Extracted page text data
▼▼▼
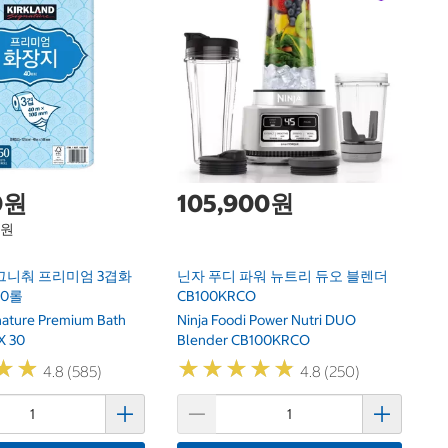
1
하
Ha
0원
105,900원
1원
그니춰 프리미엄 3겹화
닌자 푸디 파워 뉴트리 듀오 블렌더
30롤
CB100KRCO
gnature Premium Bath
Ninja Foodi Power Nutri DUO
X 30
Blender CB100KRCO
★
★
★
★
★
★
★
★
★
★
★
★
★
★
4.8 (585)
4.8 (250)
▲▲▲
Above are the records; print them all exactly and keep the pictures out.

- _ANSWER TO THIS PROBLEM_
1
하
Ha
0원
105,900원
1원
그니춰 프리미엄 3겹화
닌자 푸디 파워 뉴트리 듀오 블렌더
30롤
CB100KRCO
gnature Premium Bath
Ninja Foodi Power Nutri DUO
X 30
Blender CB100KRCO
★
★
★
★
★
★
★
★
★
★
★
★
★
★
4.8 (585)
4.8 (250)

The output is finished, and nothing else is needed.